Honest question, but do people actually believe that? It sounds like a tactic by oil companies to sucker in gullible people in order to punt a problem down the road. It also acts as a great excuse by politicians to avoid having to deal with a problem.

IMO, the reality is that these plants will never convert to anything other than natural gas and will eventually be shut down, still running on natural gas.

Hydrogen is not a fuel, it's an energy storage mechanism, and not a very good one at that. If you're going to store energy there's much more efficient and/or cheaper ways of doing it.

Natural gas is still a good fuel but I don't think anyone in the US at least is under any illusion that these will ever run on anything other than natural gas.


Well, any plan for green energy has major holes in it. If it was easy someone would have already done it. The EU is taking this very seriously however as part of their climate plans.

The big problem with the hydrogen economy is not the conversion of the gas plants, it is having enough wind to generate the hydrogen in the first place. You need excess wind capacity to make hydrogen, and no private venture will invest into wind turbines that aren’t needed. Without a strong government hand shaping this market it will not happen.

If you are looking for a skeptical take, here’s a good one: https://cleantechnica.com/2021/12/06/new-eu-hydrogen-policy-...


In Des Moines more than 80% of all power comes from renewable sources. Despite that my power costs are good. Iowa has a lot of land relative to people, but still there are a lot of power that other states are throwing away. (Texas as someone else mentioned is also doing well)


Texas of all places are building tremendous numbers of wind turbines primarily driven by market forces.


Having their own grid has some serious downsides as they found out last February but the upside is that they get to run things so that their installed base of renewable power is larger than the backlog of projects waiting for approval which is the case most of the country is in.


Moving quickly to renewable energy with only a few downsides sounds like a great tradeoff. Especially if they're downsides that consumers can work around.


I seem to remember that you can’t even pump hydrogen through existing natural gas infrastructure because the smaller hydrogen molecules are more prone to leaking. I would imagine the equipment at a plant has a similar problem and combine that with lower efficiency from burning a fuel that the plant wasn’t designed for, and the abysmal efficiency from converting electric energy to hydrogen and it seems like pure snake oil.

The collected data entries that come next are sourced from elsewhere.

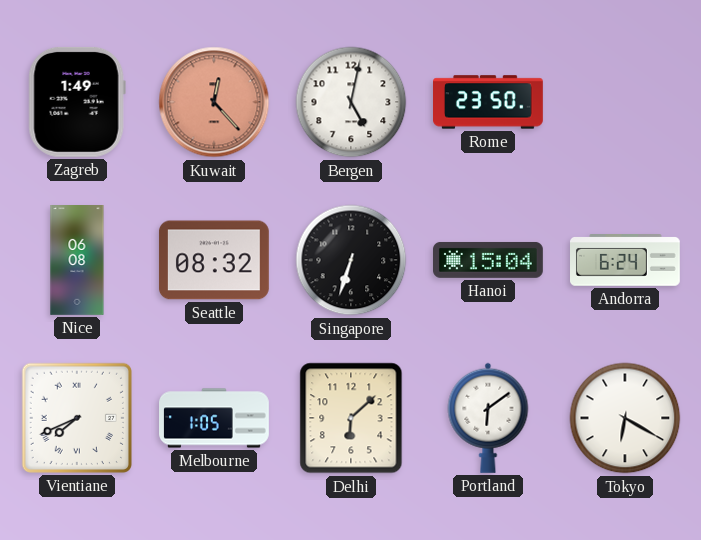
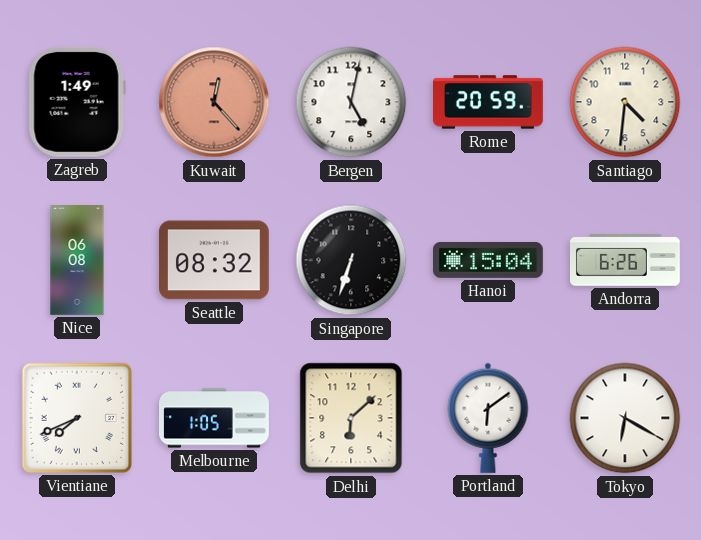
Rome: 23:50 -> 20:59
Santiago: none -> 4:31
Andorra: 6:24 -> 6:26
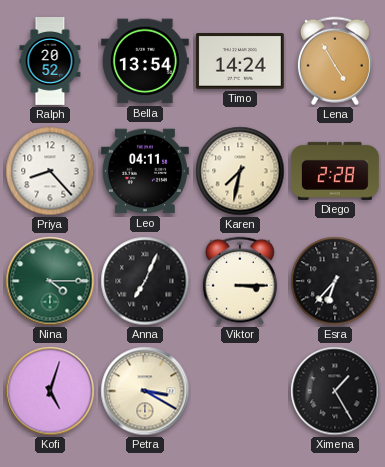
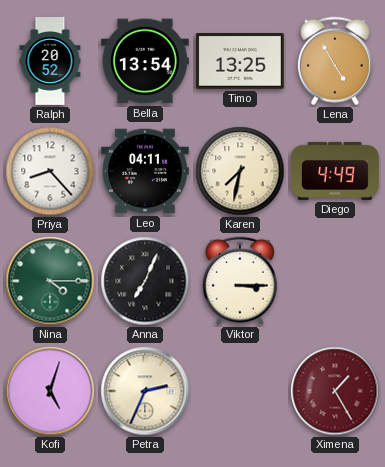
Timo: 14:24 -> 13:25
Diego: 2:28 -> 4:49
Esra: 6:37 -> none
Petra: 3:20 -> 2:34
Ximena dial: black -> burgundy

Edit: the problem I am remembering is that hydrogen actually degrades the metals used in pipelines (https://www.hollandsentinel.com/story/opinion/columns/2021/0...) so I don’t see how any of this infrastructure is useful at all for hydrogen.


Not to mention ignited hydrogen leaks being invisible in daylight!

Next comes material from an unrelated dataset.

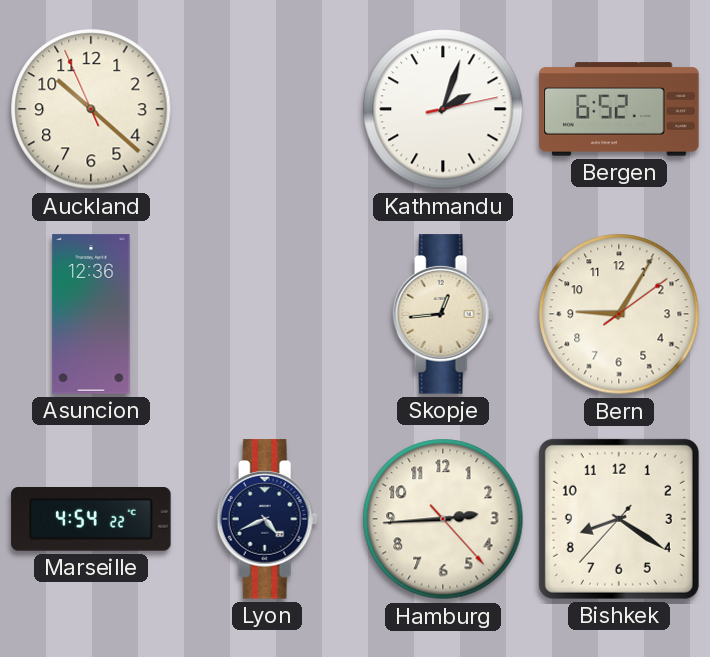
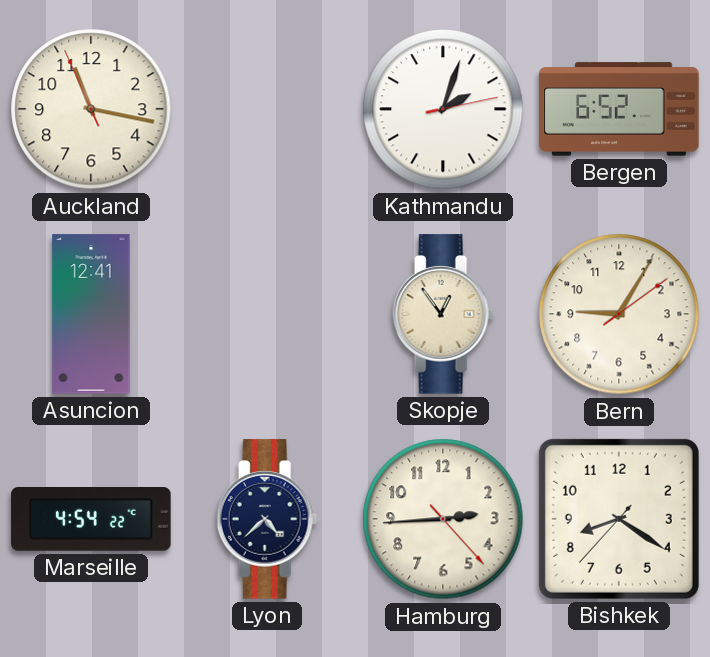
Auckland: 10:21 -> 11:16
Asuncion: 12:36 -> 12:41
Skopje: 12:44 -> 12:54
Lyon: 4:41 -> 4:38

You can walk right into one if you are not careful - which is why you might see people walking with brooms in front of them around hydrogen equipment. :)


Coal gas contained significant amounts of molecular hydrogen (~50% or so) and it had been used for decades. What magic did those people know back then?

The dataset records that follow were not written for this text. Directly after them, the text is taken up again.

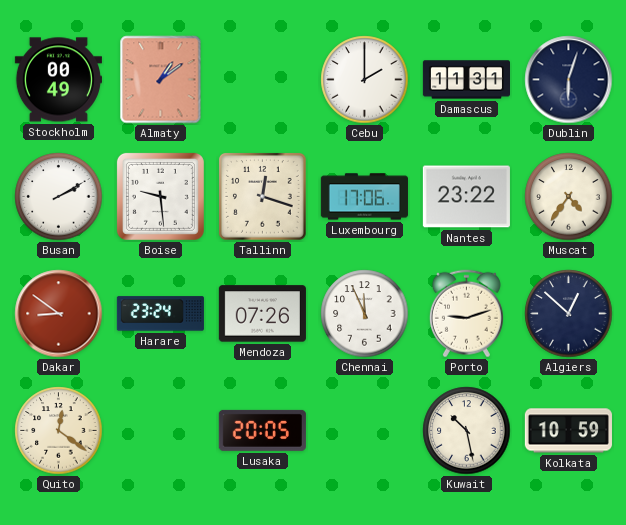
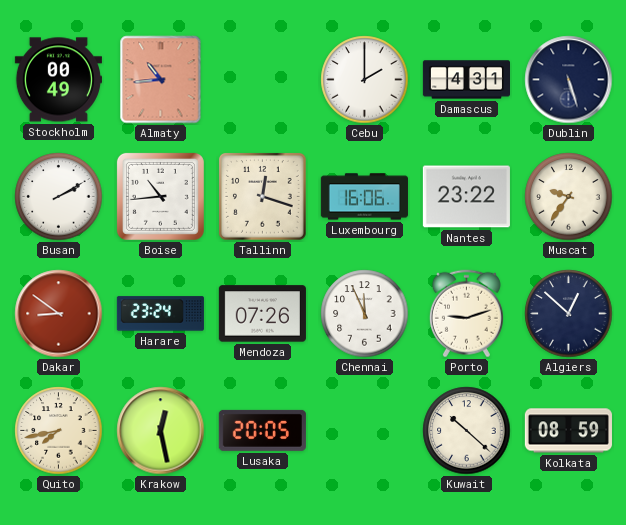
Almaty: 1:09 -> 10:44
Damascus: 11:31 -> 4:31
Dublin: 6:03 -> 5:27
Boise: 9:29 -> 10:44
Luxembourg: 17:06 -> 16:06
Muscat: 4:36 -> 9:36
Quito: 12:21 -> 7:43
Krakow: none -> 12:28
Kuwait: 10:28 -> 10:22
Kolkata: 10:59 -> 08:59
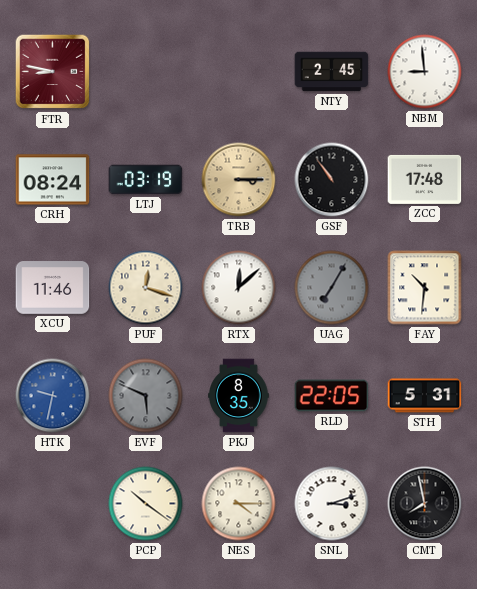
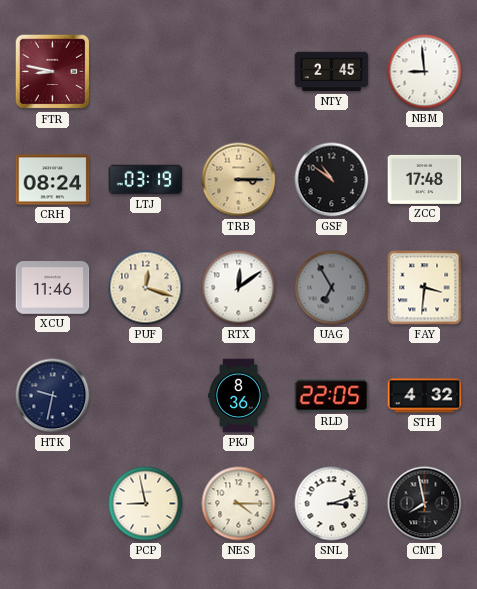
GSF: 10:54 -> 10:51
RTX: 12:08 -> 12:09
UAG: 7:05 -> 6:55
FAY: 10:31 -> 3:31
HTK dial: blue -> navy
EVF: 5:49 -> none
PKJ: 8:35 -> 8:36
STH: 5:31 -> 4:32
PCP: 10:21 -> 8:58
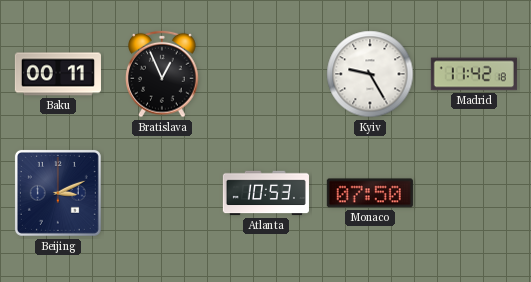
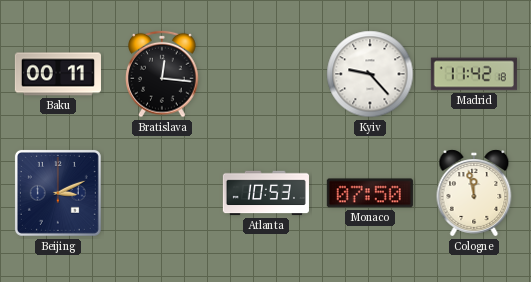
Bratislava: 12:56 -> 12:16
Kyiv: 9:25 -> 9:23
Cologne: none -> 11:58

Pumped hydro has been viable for energy storage for decades and decades, running 70-80% efficiency. It's more efficient than most alternatives, to include compressed air, but it can't be dispatched quite as quickly.

The real problem is the fact that environmentalists tend to hate dams, especially large hydro projects, so there's a major political battle on top of finding funding for these kinds of capital-intensive projects.


Even if we could build dams with no worry about the environment, it wouldn't help. There are not many places left to build them, and a lot more would be needed. Sure use them where we have them, but they are not a something we can grow.


> There are not many places left to build them

...unless you go radical? https://www.anu.edu.au/news/all-news/anu-finds-530000-potent...


Pumped hydro can be built off rivers. The opportunities for that are vast.


Not at the scale needed.


Incorrect. There are some geographic restrictions, but on a global scale the potential off river pumped hydro resource is enormous.